The children are encouraged to honor and love their biological families but not to imitate their behaviors. In cases where it is possible, the children are allowed to go to their parents for weekends, holidays and vacations. If they are cooperative, these parents are given psychological support and even psychiatric support through AMIT- whatever is needed to help the children. When it is not feasible for the children to visit their parents in their home(s), children are matched with foster families outside of AMIT Frisch Beit Hayeled where they spend weekends and holidays.

All decisions relating to the children's education, therapy and general upbringing are made on an individual basis. This is in an effort to grant each of the children respect and dignity and to instill them with self-worth and a sense of stability and caring in their daily living environment. Since these children come from such difficult backgrounds AMIT Frisch Beit Hayeled also works on teaching the children a certain amount of independence and responsibility. This is, for example, expressed through the fact the children have their daily family chores, as well as weekly pocket money they can use as they choose, and choosing and buying their clothes at the mall at the beginning of each season.
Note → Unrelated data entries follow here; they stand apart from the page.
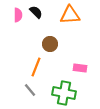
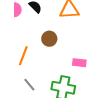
orange line: (36, 67) -> (23, 56), moved

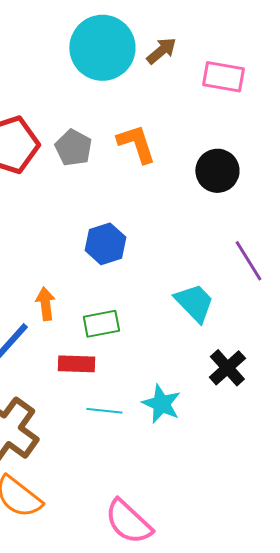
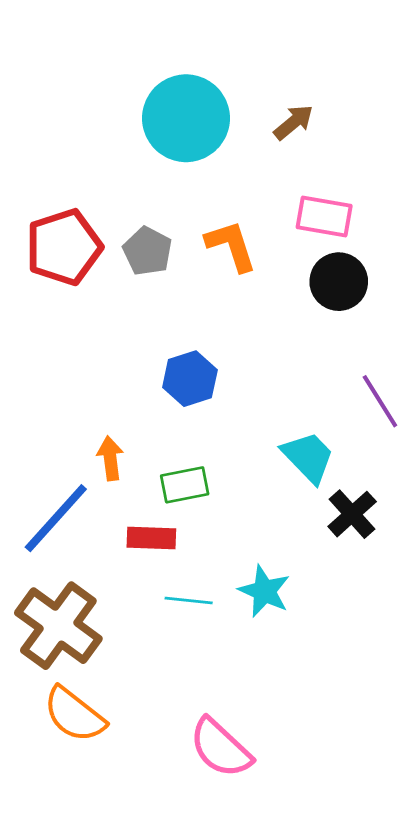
brown arrow: (161, 51) -> (294, 122), moved
pink rectangle: (223, 77) -> (324, 217), moved
black cross: (227, 368) -> (352, 514), moved

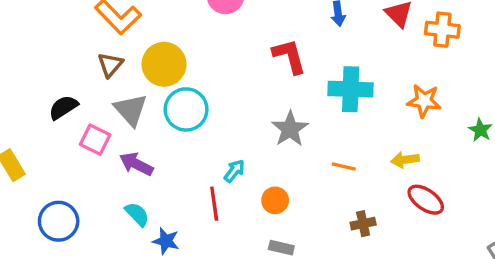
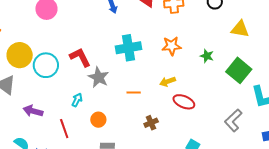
red L-shape: (289, 56) -> (80, 57), moved
cyan circle: (186, 109) -> (46, 65), moved
purple arrow: (136, 164) -> (33, 111), moved
cyan arrow: (234, 171) -> (77, 100), moved

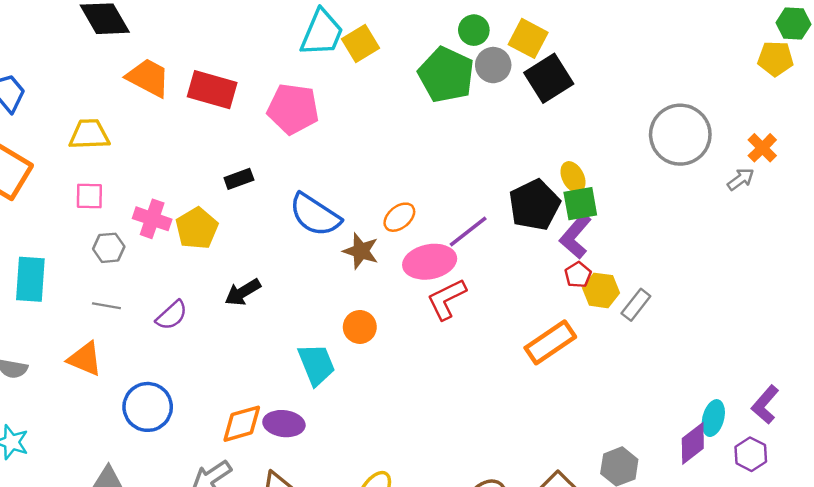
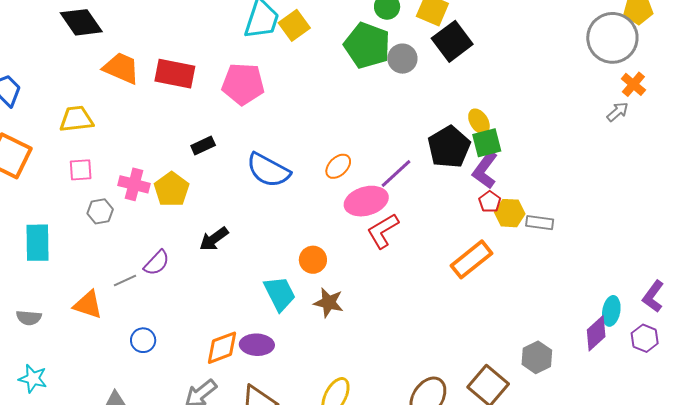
gray circle: (493, 65) -> (402, 59), moved
gray circle: (680, 135) -> (612, 38), moved
brown star: (361, 251) -> (329, 303), moved
gray rectangle: (636, 305) -> (540, 223), turned 64
gray line: (106, 306) -> (125, 281), moved, turned -30
blue circle: (148, 407) -> (143, 340), size x0.6

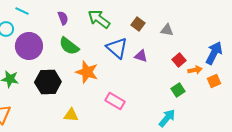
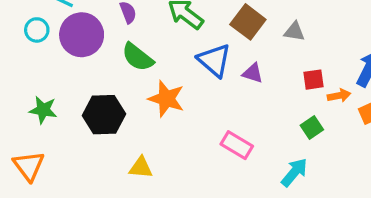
brown square: (138, 24) -> (248, 22), size x1.5
purple circle: (29, 46) -> (82, 35), moved
red square: (179, 60) -> (314, 80), turned 32
pink rectangle: (115, 101) -> (237, 145), moved

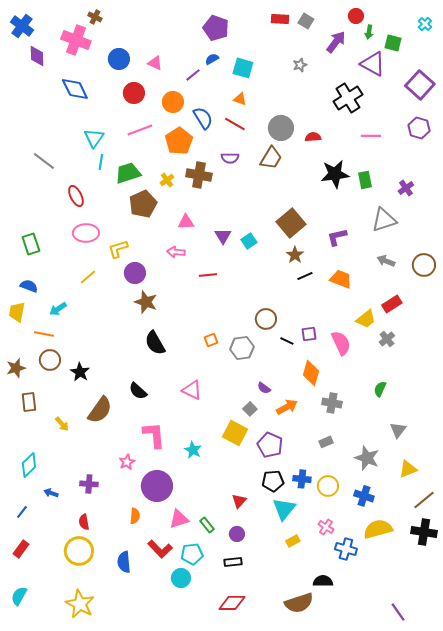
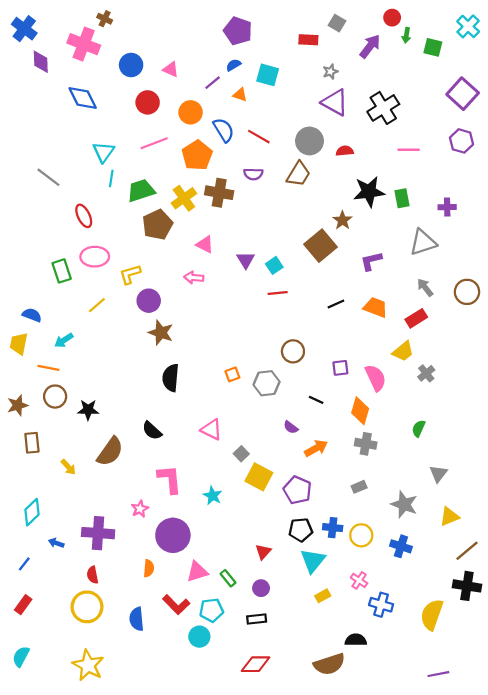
red rectangle: (280, 19) -> (308, 40), moved
cyan cross: (425, 24) -> (468, 26), size x1.5
purple triangle: (373, 64) -> (335, 102), moved
orange triangle: (240, 99) -> (240, 95), moved
yellow cross: (167, 180) -> (184, 198), size x1.6
purple cross: (406, 188) -> (447, 207), turned 35
pink triangle: (186, 222) -> (205, 245), turned 30
green rectangle: (31, 244) -> (62, 271), moved
brown star: (295, 255) -> (343, 220), moved
gray arrow: (386, 261) -> (425, 287), turned 30
red line: (208, 275) -> (278, 293), moved
red rectangle: (392, 304) -> (416, 318), moved
black line: (287, 341) -> (316, 400), moved
black semicircle: (155, 343) -> (171, 378), turned 35
black star: (80, 372) -> (88, 410), turned -30
orange diamond: (311, 373) -> (360, 411), moved
gray square: (250, 409) -> (241, 454), moved
purple cross: (89, 484) -> (98, 533), size x1.6
yellow semicircle: (378, 529) -> (432, 615), moved, turned -56
purple line: (398, 612) -> (438, 674), turned -66

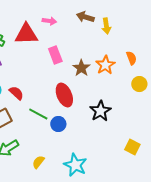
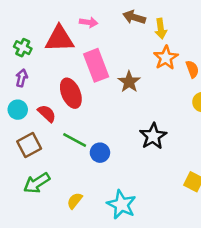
pink rectangle: (55, 55) -> (96, 65), size x1.4
orange star: (105, 65) -> (166, 58), moved
red ellipse: (64, 95) -> (71, 93), moved

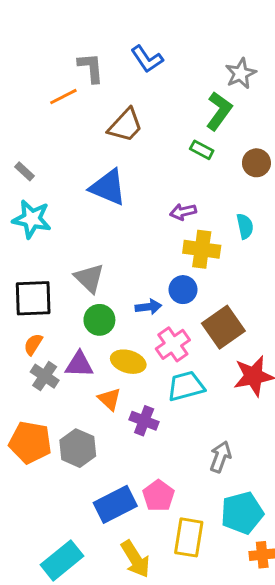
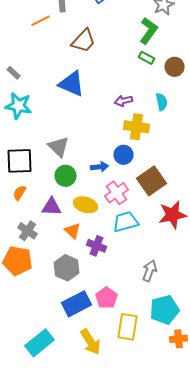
green rectangle: (202, 150) -> (146, 58), moved
cyan semicircle: (245, 226) -> (162, 102), moved
gray cross: (45, 376) -> (28, 231), moved
gray hexagon: (78, 448) -> (66, 268), moved

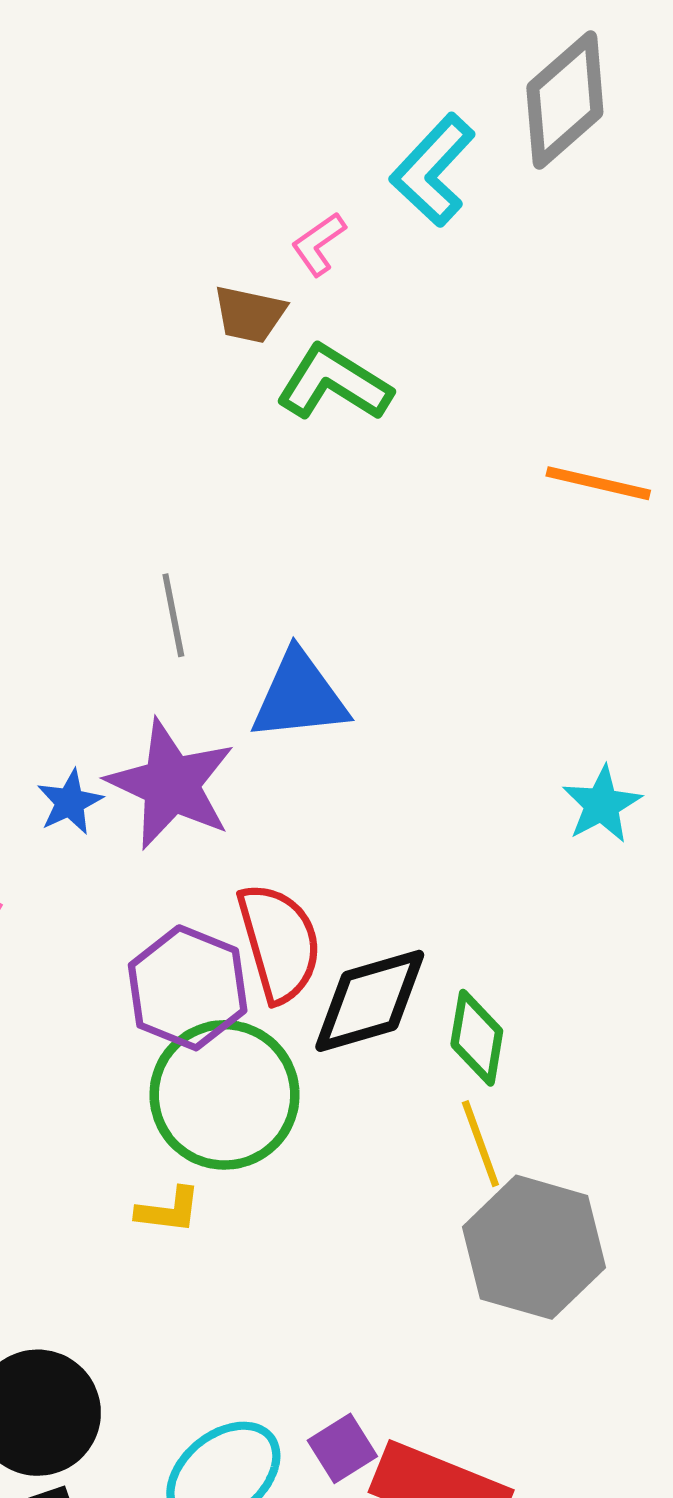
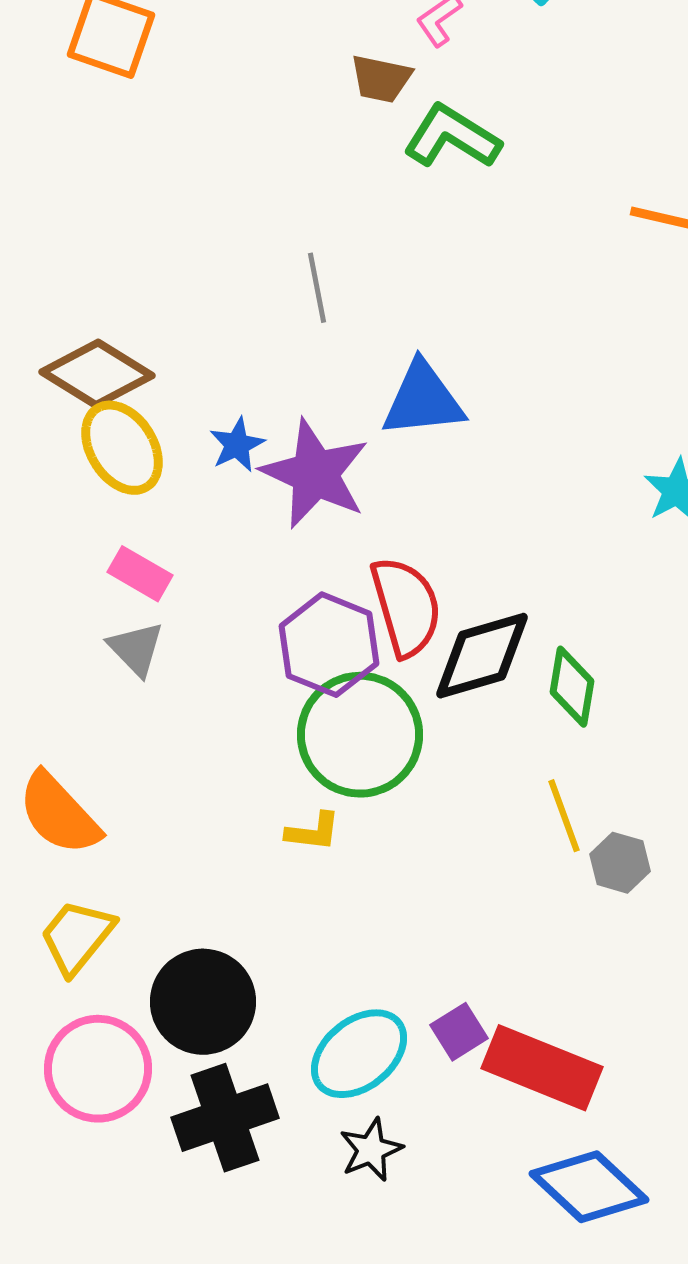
gray line: (173, 615) -> (317, 288), moved
blue star: (70, 802) -> (237, 445), moved
yellow line: (480, 1144) -> (564, 816), moved
gray hexagon: (534, 1247) -> (620, 863), size x0.5

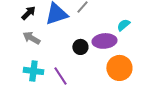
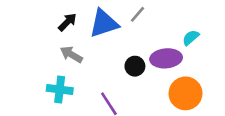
cyan cross: (33, 71) -> (60, 89), moved

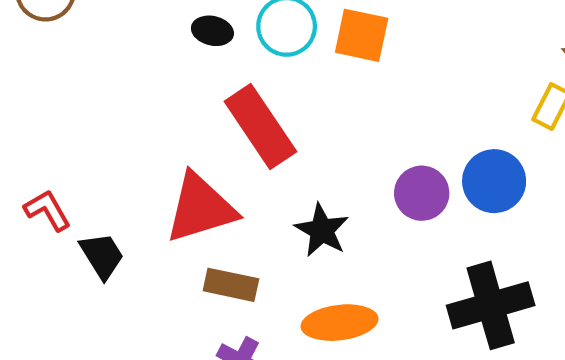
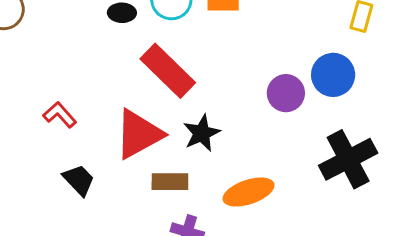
red L-shape: (47, 210) -> (60, 115), moved
black star: (322, 230) -> (202, 133), moved, turned 30

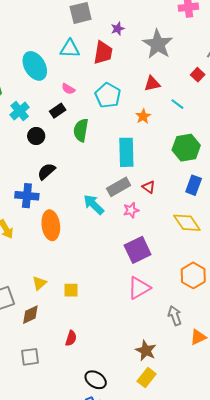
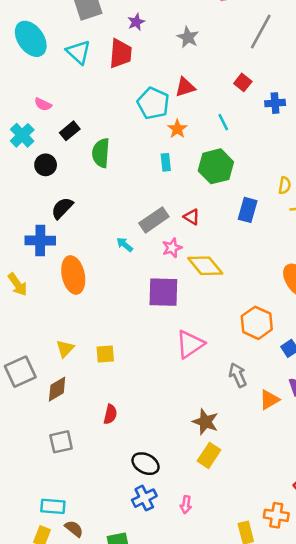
gray star: (158, 44) -> (188, 37), size x0.6
cyan triangle: (70, 49) -> (78, 52), turned 45
cyan ellipse: (35, 66) -> (31, 39), moved
red square: (198, 75) -> (243, 82), moved
pink semicircle: (68, 89) -> (43, 104), moved
cyan pentagon: (108, 95) -> (153, 103), moved
cyan line: (177, 104) -> (223, 122), moved, turned 32
green hexagon: (186, 148) -> (216, 166), moved
cyan rectangle: (126, 152) -> (166, 162), moved, size x0.5
cyan arrow: (94, 205) -> (125, 245), size x0.6
yellow diamond: (187, 223) -> (205, 266), moved
purple square: (138, 250) -> (163, 292), moved, turned 32

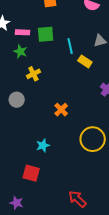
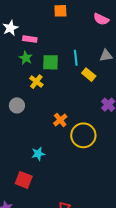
green square: (46, 34) -> (50, 62), moved
yellow cross: (33, 74) -> (36, 82), turned -32
yellow circle: (93, 139) -> (83, 135), moved

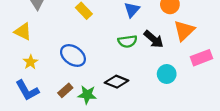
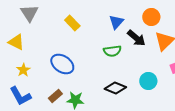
black arrow: (154, 39) -> (136, 38), moved
black diamond: (117, 82) -> (115, 88), moved

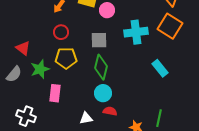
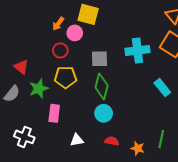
pink circle: (107, 10) -> (75, 33), moved
red semicircle: (110, 111) -> (112, 141), moved
white triangle: (86, 118) -> (77, 140), moved

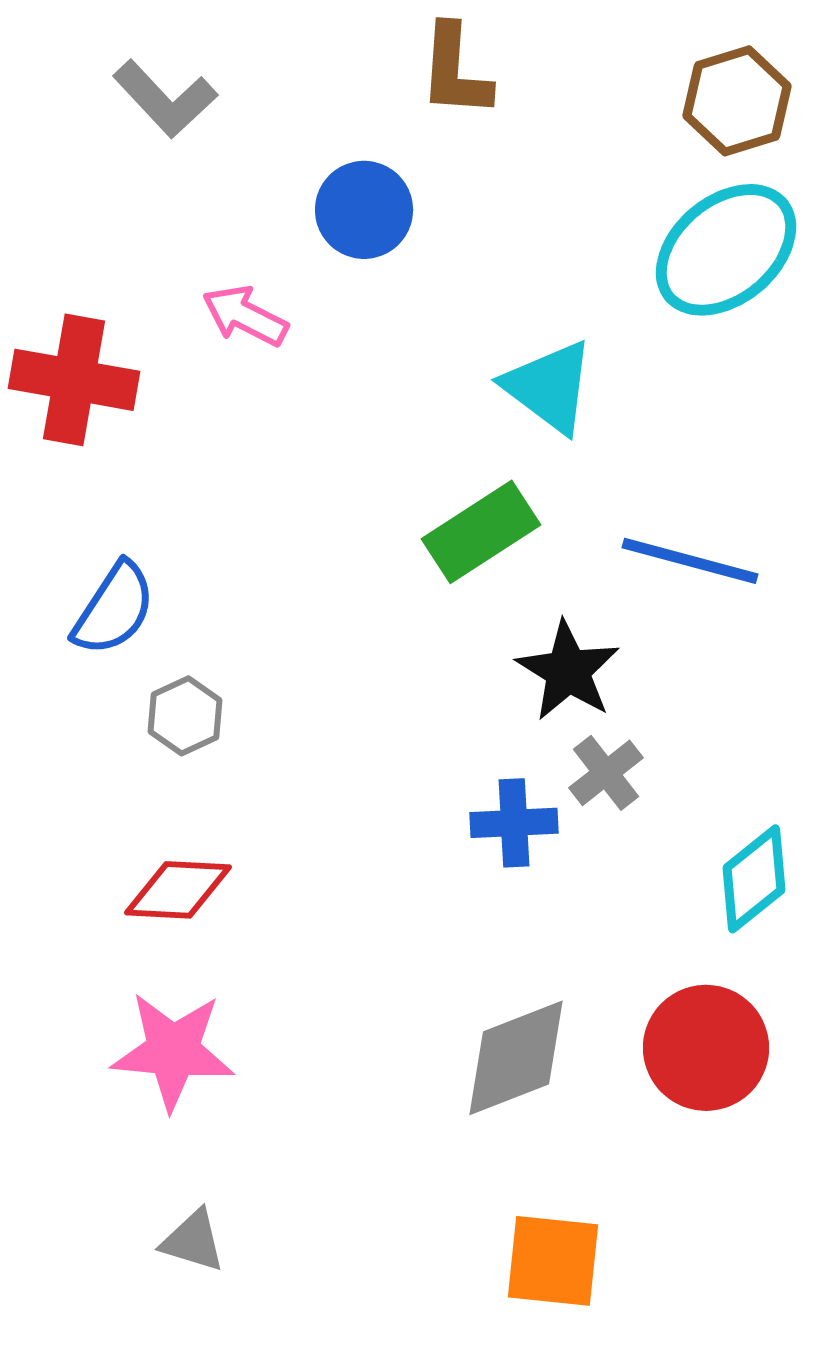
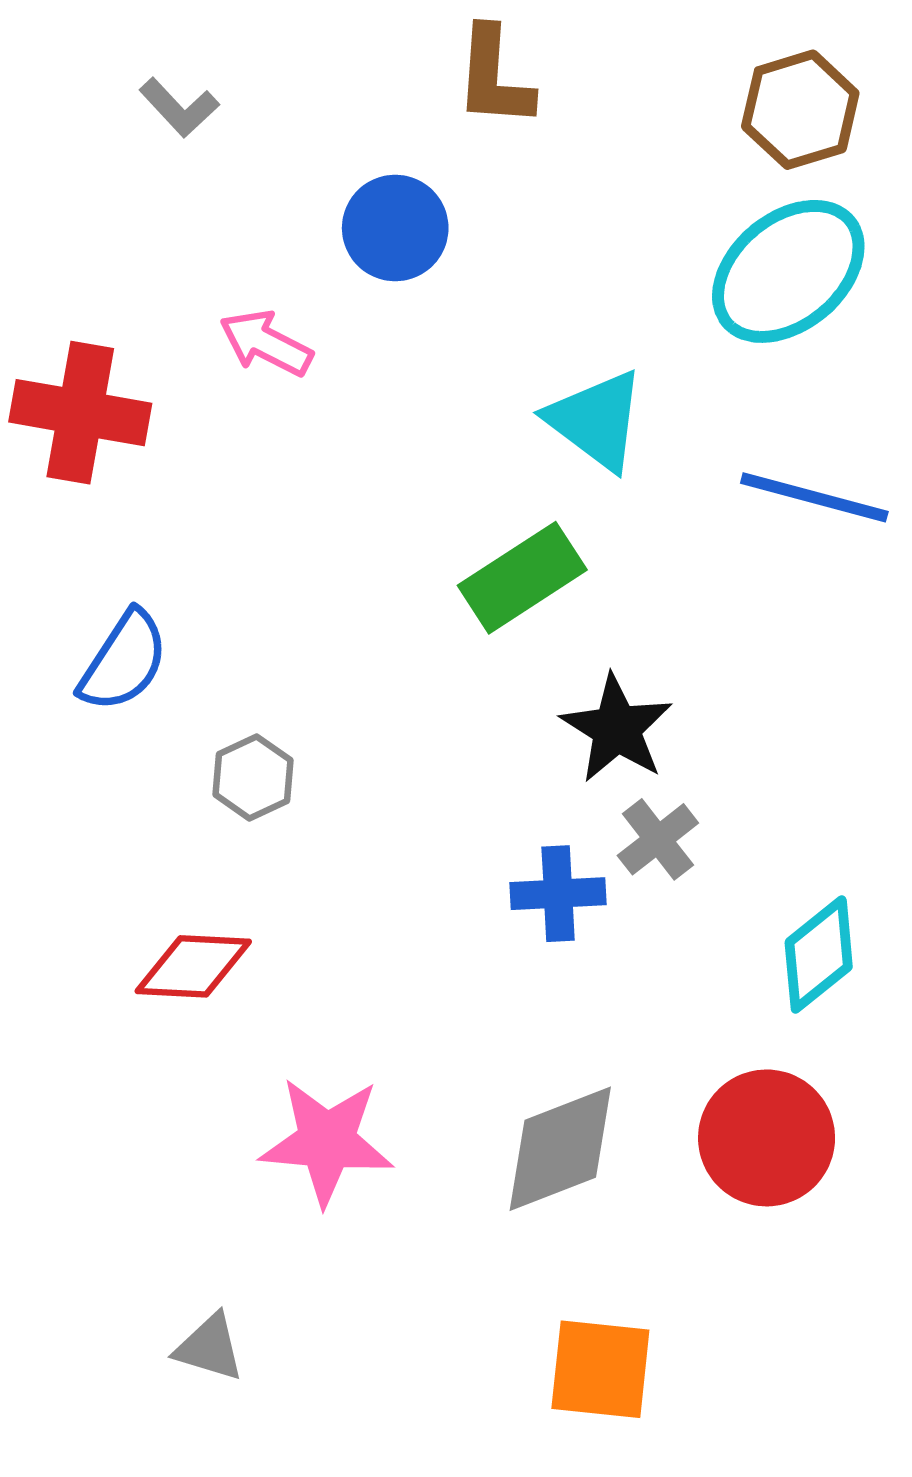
gray L-shape: (165, 99) -> (179, 107), size x0.7
blue line: (690, 561) -> (814, 497), moved
gray hexagon: (185, 716) -> (253, 777), moved
pink star: (173, 1051) -> (327, 1141), moved

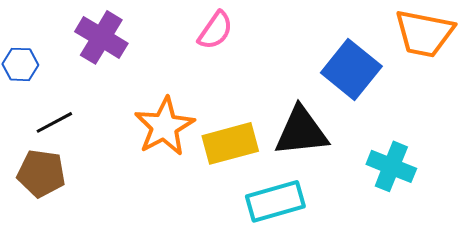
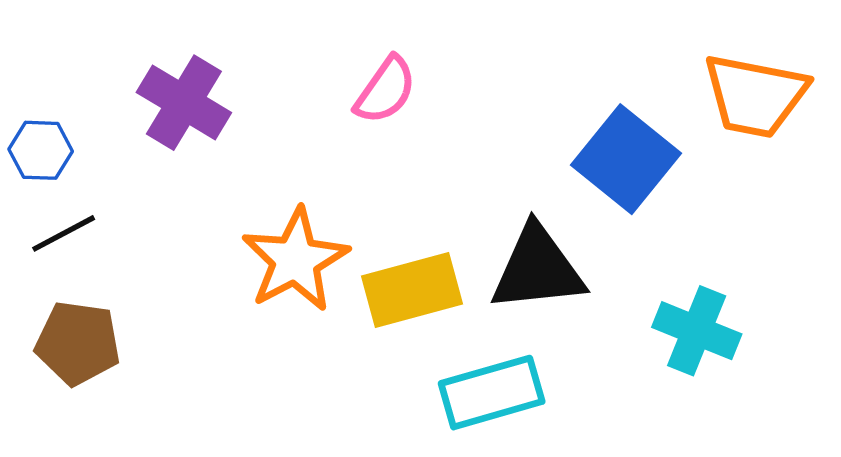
black line: (54, 122) -> (64, 233), moved

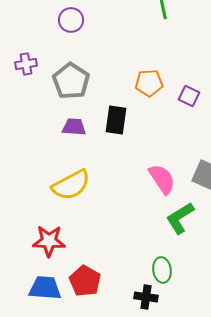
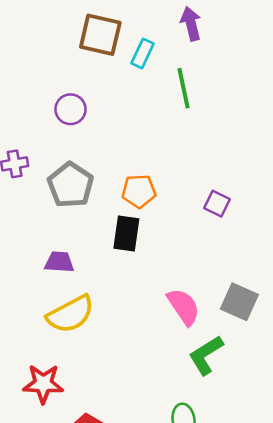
orange pentagon: (149, 83) -> (139, 191), moved
purple trapezoid: (74, 127) -> (59, 262), moved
An emphasis is placed on the children not seeing themselves as only on the receiving end of care and assistance, but also as human beings capable of giving and caring for others themselves. As in all AMIT facilities, the children, especially the older ones, do volunteer work such as helping out in the local old age home and preparing Mishlochei Manot for the needy.

A number of years ago, AMIT Frisch Beit Hayeled conducted a follow-up study of its graduates. The very inspiring findings revealed that 92% of the graduates had succeeded in escaping the cycle of crime and violence and had continued their studies after the army.